Kévin Farade

Personal information
- Date of birth: 1 September 1995 (age 30)
- Place of birth: Villiers-le-Bel, France
- Height: 1.88 m (6 ft 2 in)
- Position: Forward

Team information
- Current team: Fleury
- Number: 19

Youth career
- FC Villiers-le-Bel
- 2009–2012: Guingamp

Senior career*
- Years: Team / Apps / (Gls)
- 2012–2013: Guingamp II / 1 / (0)
- 2013–2015: Paris Saint-Germain II / 17 / (1)
- 2015–2017: Lusitanos Saint-Maur / 37 / (7)
- 2017–2019: Entente SSG / 28 / (6)
- 2019–2020: Bobigny / 20 / (13)
- 2020–2022: Créteil / 49 / (17)
- 2022–2024: Annecy / 10 / (0)
- 2023–2024: → Nancy (loan) / 14 / (2)
- 2024–: Fleury / 58 / (26)

= Kévin Farade =

French footballer (born 1995)

Kévin Farade (born 1 September 1995) is a French professional footballer who plays as a forward for club Fleury.

==Club career==
Farade is a product of the youth academies of FC Villiers-le-Bel and Guingamp.
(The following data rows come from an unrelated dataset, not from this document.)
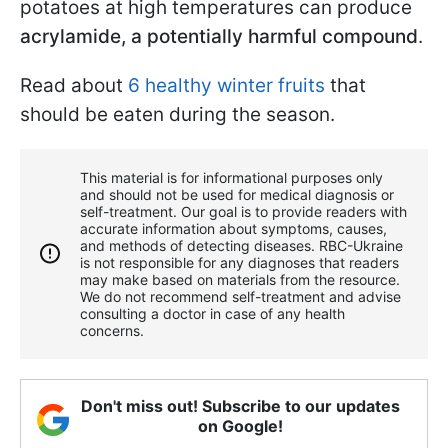
potatoes at high temperatures can produce
acrylamide, a potentially harmful compound
.
Read about
6 healthy winter fruits
that
should be eaten during the season.
This material is for informational purposes only
and should not be used for medical diagnosis or
self-treatment. Our goal is to provide readers with
accurate information about symptoms, causes,
and methods of detecting diseases. RBС-Ukraine
is not responsible for any diagnoses that readers
may make based on materials from the resource.
We do not recommend self-treatment and advise
consulting a doctor in case of any health
concerns.
Don't miss out! Subscribe to our updates
on Google!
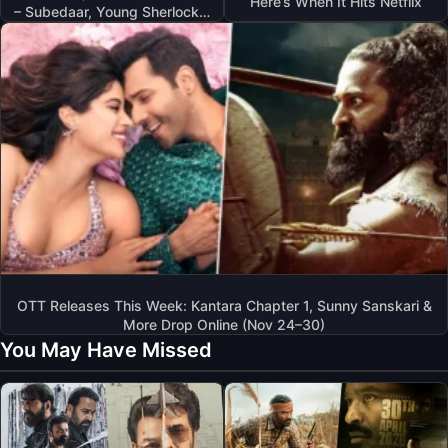
Here’s When It Hits Netflix
– Subedaar, Young Sherlock…
OTT Releases This Week: Kantara Chapter 1, Sunny Sanskari &
More Drop Online (Nov 24–30)
You May Have Missed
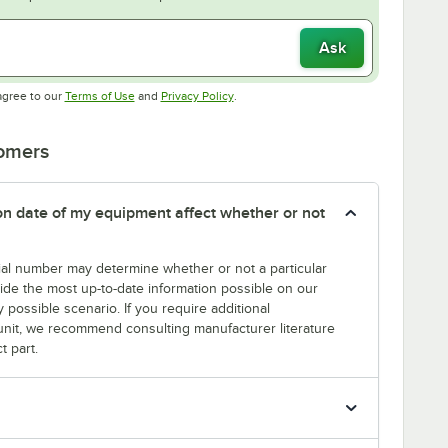
Ask
Opens in new tab
Opens in new tab
agree to our
Terms of Use
and
Privacy Policy
.
tomers
tion date of my equipment affect whether or not
erial number may determine whether or not a particular
rovide the most up-to-date information possible on our
y possible scenario. If you require additional
r unit, we recommend consulting manufacturer literature
t part.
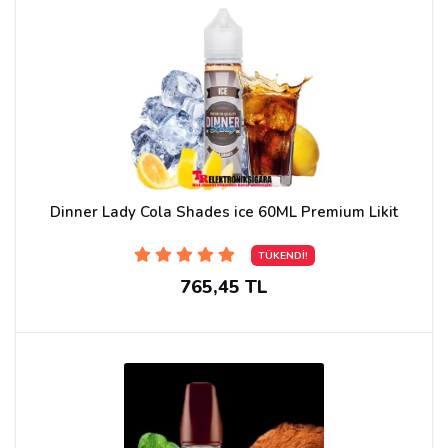
Dinner Lady Cola Shades ice 60ML Premium Likit
TÜKENDİ!
765,45 TL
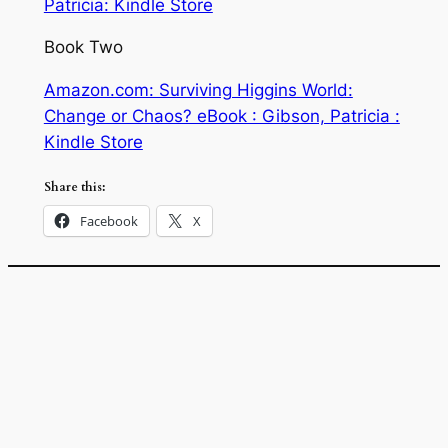
Patricia: Kindle Store
Book Two
Amazon.com: Surviving Higgins World:
Change or Chaos? eBook : Gibson, Patricia :
Kindle Store
Share this:
Facebook
X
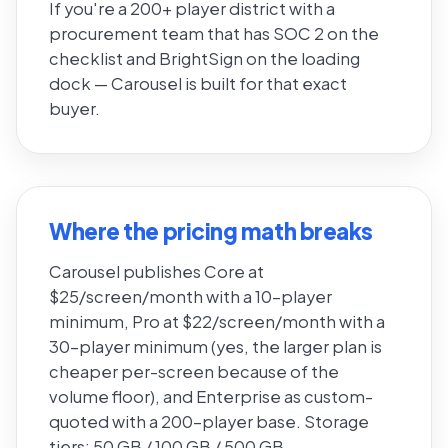
If you're a 200+ player district with a
procurement team that has SOC 2 on the
checklist and BrightSign on the loading
dock — Carousel is built for that exact
buyer.
Where the pricing math breaks
Carousel publishes Core at
$25/screen/month with a 10-player
minimum, Pro at $22/screen/month with a
30-player minimum (yes, the larger plan is
cheaper per-screen because of the
volume floor), and Enterprise as custom-
quoted with a 200-player base. Storage
tiers: 50 GB / 100 GB / 500 GB.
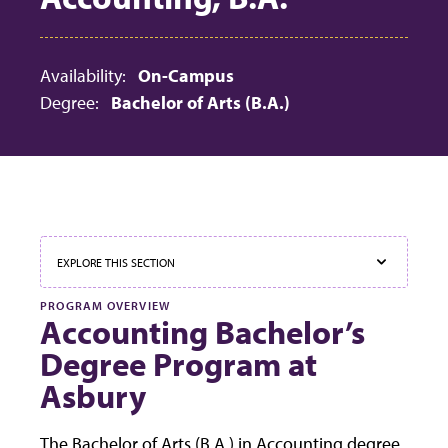
Availability:
On-Campus
Degree:
Bachelor of Arts (B.A.)
EXPLORE THIS SECTION
PROGRAM OVERVIEW
Accounting Bachelor’s
Degree Program at
Asbury
The Bachelor of Arts (B.A.) in Accounting degree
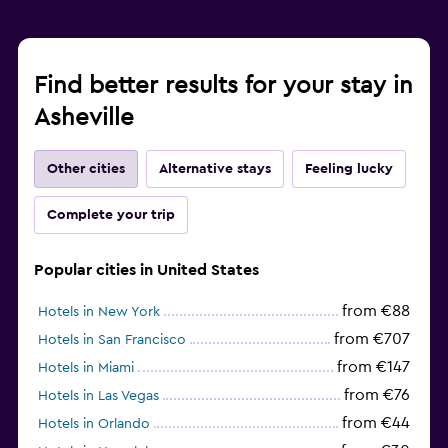
Find better results for your stay in
Asheville
Other cities
Alternative stays
Feeling lucky
Complete your trip
Popular cities in United States
from €88
Hotels in New York
from €707
Hotels in San Francisco
from €147
Hotels in Miami
from €76
Hotels in Las Vegas
from €44
Hotels in Orlando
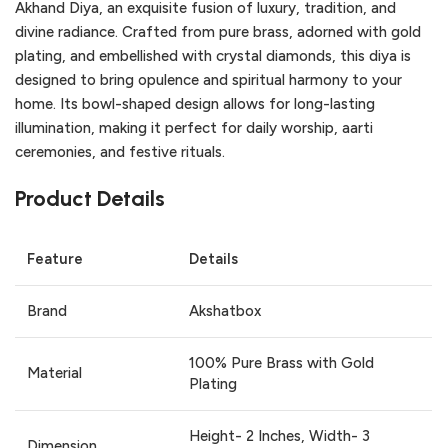
Akhand Diya, an exquisite fusion of luxury, tradition, and
divine radiance. Crafted from pure brass, adorned with gold
plating, and embellished with crystal diamonds, this diya is
designed to bring opulence and spiritual harmony to your
home. Its bowl-shaped design allows for long-lasting
illumination, making it perfect for daily worship, aarti
ceremonies, and festive rituals.
Product Details
Feature
Details
Brand
Akshatbox
100% Pure Brass with Gold
Material
Plating
Height- 2 Inches, Width- 3
Dimension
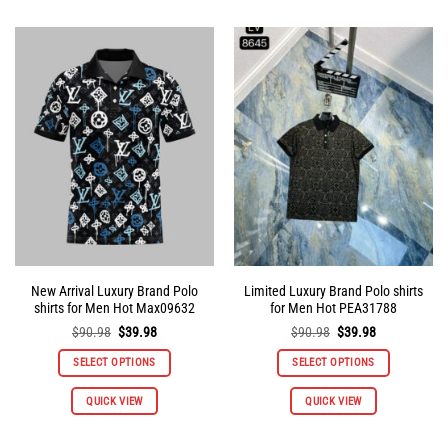
has
has
multiple
multiple
variants.
variants.
The
The
options
options
may
may
be
be
chosen
chosen
on
on
the
the
product
product
page
page
New Arrival Luxury Brand Polo
Limited Luxury Brand Polo shirts
shirts for Men Hot Max09632
for Men Hot PEA31788
Original
Current
Original
Current
$
90.98
$
39.98
$
90.98
$
39.98
price
price
price
price
was:
is:
was:
is:
SELECT OPTIONS
SELECT OPTIONS
$90.98.
$39.98.
$90.98.
$39.98.
This
This
QUICK VIEW
QUICK VIEW
product
product
has
has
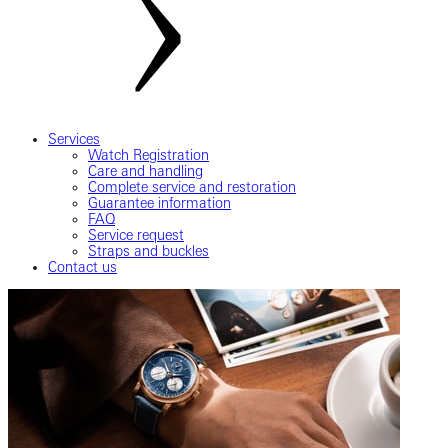
Services
Watch Registration
Care and handling
Complete service and restoration
Guarantee information
FAQ
Service request
Straps and buckles
Contact us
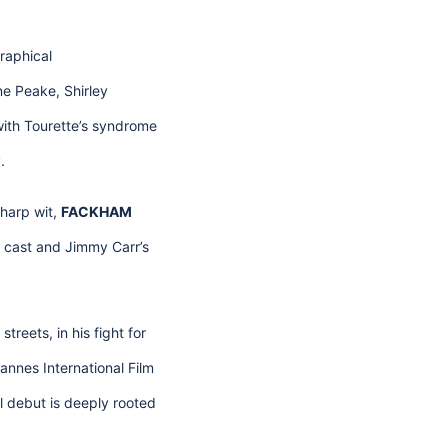
graphical
e Peake, Shirley
ith Tourette’s syndrome
.
sharp wit,
FACKHAM
r cast and Jimmy Carr’s
treets, in his fight for
Cannes International Film
al debut is deeply rooted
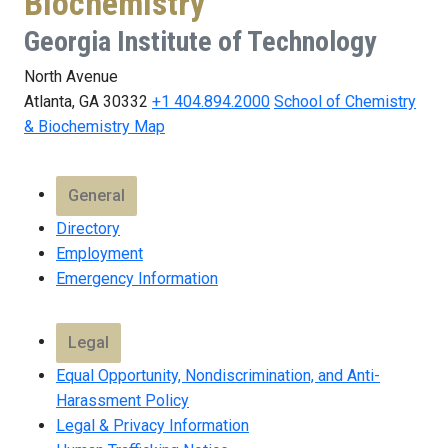
Biochemistry
Georgia Institute of Technology
North Avenue
Atlanta, GA 30332
+1 404.894.2000
School of Chemistry
& Biochemistry Map
General
Directory
Employment
Emergency Information
Legal
Equal Opportunity, Nondiscrimination, and Anti-
Harassment Policy
Legal & Privacy Information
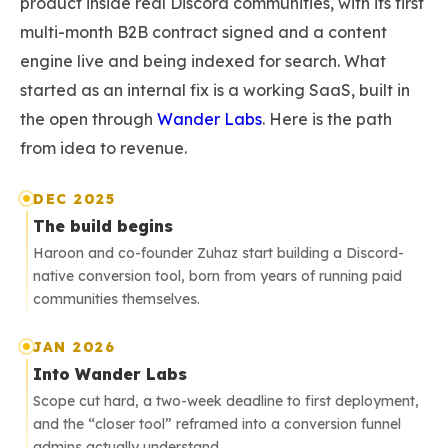
product inside real Discord communities, with its first
multi-month B2B contract signed and a content
engine live and being indexed for search. What
started as an internal fix is a working SaaS, built in
the open through
Wander Labs
. Here is the path
from idea to revenue.
DEC 2025
The build begins
Haroon and co-founder Zuhaz start building a Discord-
native conversion tool, born from years of running paid
communities themselves.
JAN 2026
Into Wander Labs
Scope cut hard, a two-week deadline to first deployment,
and the “closer tool” reframed into a conversion funnel
admins actually understand.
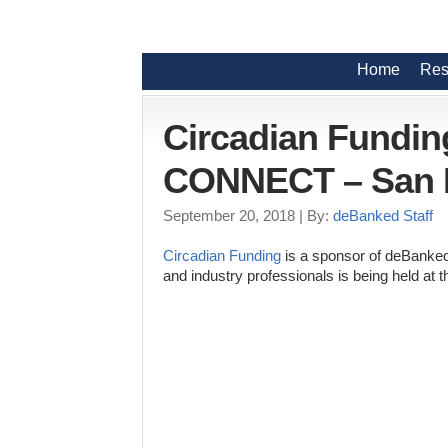
Home
Res
Circadian Fundin
CONNECT – San 
September 20, 2018
| By:
deBanked Staff
Circadian Funding
is a sponsor of deBanked
and industry professionals is being held at 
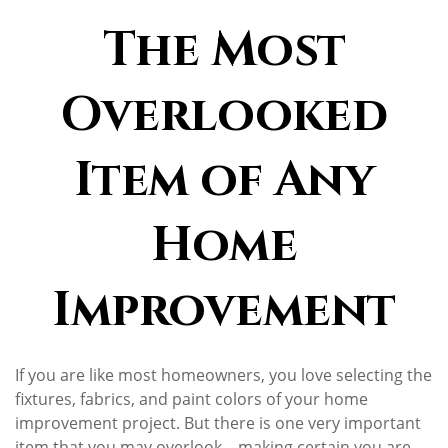
The Most
Overlooked
Item of Any
Home
Improvement
If you are like most homeowners, you love selecting the
fixtures, fabrics, and paint colors of your home
improvement project. But there is one very important
item that you may overlook—making certain you are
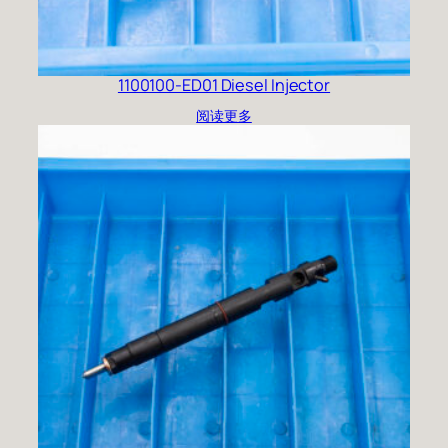
1100100-ED01 Diesel Injector
阅读更多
He began his senior career with the reserves of Guingamp in 2012, before moving to Paris Saint-Germain II in 2013. He followed that up with stints at Lusitanos Saint-Maur, Entente SSG and AF Bobigny. After a breakout season with Bobigny scoring 13 goals in 20 games, he moved to Créteil on 13 June 2020. After another successful stint with Créteil, he transferred to Annecy on 5 June 2022, as they were newly promoted into the Ligue 2. He made his professional debut with Annecy in a 2–1 Ligue 2 loss to Niort on 30 July 2022.

==International career==
Born in Metropolitan France, Farade is of Martiniquais descent. He was first called up to the Martinique national team in May 2022, but did not make an appearance due to administrative issues.